--- Goal of the exercise ---
When the line containing "Dados Pessoais e informações de outras" is found in the data below, copy it and each line after it through the line containing "empresas parceiras em todo o mundo de", exactly and with no others.

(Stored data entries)
──────
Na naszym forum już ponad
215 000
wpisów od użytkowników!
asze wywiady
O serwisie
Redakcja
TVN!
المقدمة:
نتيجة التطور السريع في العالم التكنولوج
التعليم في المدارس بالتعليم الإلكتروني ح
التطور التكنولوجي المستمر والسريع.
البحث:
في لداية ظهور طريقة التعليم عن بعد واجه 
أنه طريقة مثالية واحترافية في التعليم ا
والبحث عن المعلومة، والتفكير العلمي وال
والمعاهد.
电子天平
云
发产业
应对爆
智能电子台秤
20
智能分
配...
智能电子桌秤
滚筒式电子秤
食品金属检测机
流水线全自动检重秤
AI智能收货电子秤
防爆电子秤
──────
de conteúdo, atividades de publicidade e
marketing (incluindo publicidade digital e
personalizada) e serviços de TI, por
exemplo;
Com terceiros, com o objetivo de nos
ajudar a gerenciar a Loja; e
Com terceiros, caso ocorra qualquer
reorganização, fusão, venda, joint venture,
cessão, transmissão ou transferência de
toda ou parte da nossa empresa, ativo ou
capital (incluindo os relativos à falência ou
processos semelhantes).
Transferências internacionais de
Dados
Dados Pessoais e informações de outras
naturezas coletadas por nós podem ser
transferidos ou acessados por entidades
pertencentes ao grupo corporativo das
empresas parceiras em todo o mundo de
──────
--- Written solution ---
Dados Pessoais e informações de outras
naturezas coletadas por nós podem ser
transferidos ou acessados por entidades
pertencentes ao grupo corporativo das
empresas parceiras em todo o mundo de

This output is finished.